The researchers pointed out that the spectroscopic methods of circular dichroism and vibrational circular dichroism are commonly
used in analyzing chiral molecules. These methods, however, have limitations in electric dipole approximation as the resultant
weak effects produce weak signals and require high sample densities (1). In contrast, nonlinear techniques probing electric-dipole-allowed
effects have been used for sensitive chiral analyses of liquid samples. Influenced by these methods, the researchers carried
out nonlinear resonant phase-sensitive microwave spectroscopy of gas-phase samples in the presence of an adiabatically switched
nonresonant orthogonal electric field. They used this technique to map the enantiomer-dependent sign of an electric dipole
Rabi frequency onto the phase of emitted microwave radiation (1). They describe theoretically how this results in a sensitive
and species-selective method for determining the chirality of cold gas-phase molecules. They implemented the approach experimentally
to distinguish between the S and R enantiomers of 1,2-propanediol and their racemic mixture. They reported that this technique produced a large and definitive
signature of chirality and has the potential to determine the chirality of multiple species in a mixture.

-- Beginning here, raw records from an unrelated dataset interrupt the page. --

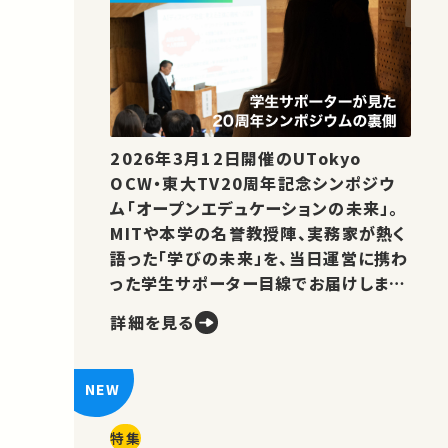
2026年3月12日開催のUTokyo
OCW・東大TV20周年記念シンポジウ
ム「オープンエデュケーションの未来」。
MITや本学の名誉教授陣、実務家が熱く
語った「学びの未来」を、当日運営に携わ
った学生サポーター目線でお届けしま
す。
詳細を見る
特集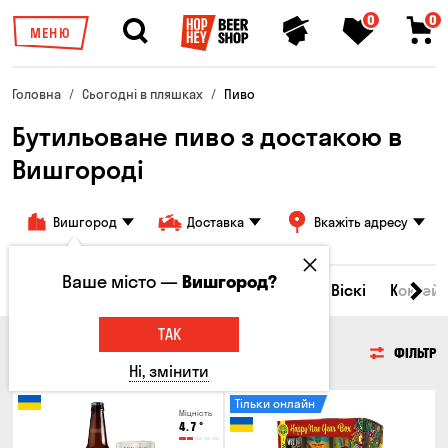
0
0
МЕНЮ
Головна
Сьогодні в пляшках
Пиво
Бутильоване пиво з достакою в
Вишгороді
Вишгород
Доставка
Вкажіть адресу
Ваше місто —
Вишгород?
Всі товари
Пиво
Сидр
Вино
Віскі
Коктейл
ТАК
ПИВО
ФІЛЬТР
Ні, змінити
Тільки онлайн
Міцність
4.7
°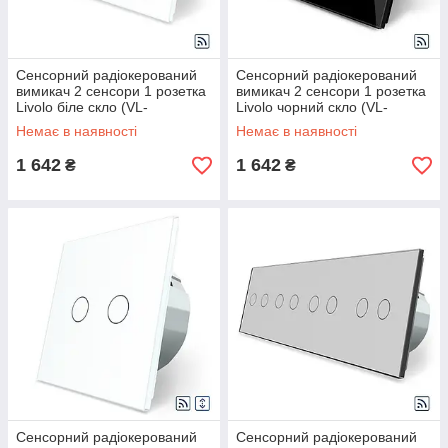
Сенсорний радіокерований
Сенсорний радіокерований
вимикач 2 сенсори 1 розетка
вимикач 2 сенсори 1 розетка
Livolo біле скло (VL-
Livolo чорний скло (VL-
C702R/C7C1EU-11)
C702R/C7C1EU-12)
Немає в наявності
Немає в наявності
1 642
1 642
₴
₴
Сенсорний радіокерований
Сенсорний радіокерований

"We can soon measure mixtures of different compounds and determine the enantiomer ratios of each," said Melanie Schnell, co-author
of the study in a CFEL release. In a next step, the researchers plan to apply the technique in a broadband spectrometer at
CFEL that could then measure the enantiomer ratios in mixtures of substances. In the longer run, the method opens the door
to develop a technique for separating enantiomers.
1. D. Patterson, Melanie Schnell, and John M. Doyle, Nature, 497 (7450), 475-477, 2013.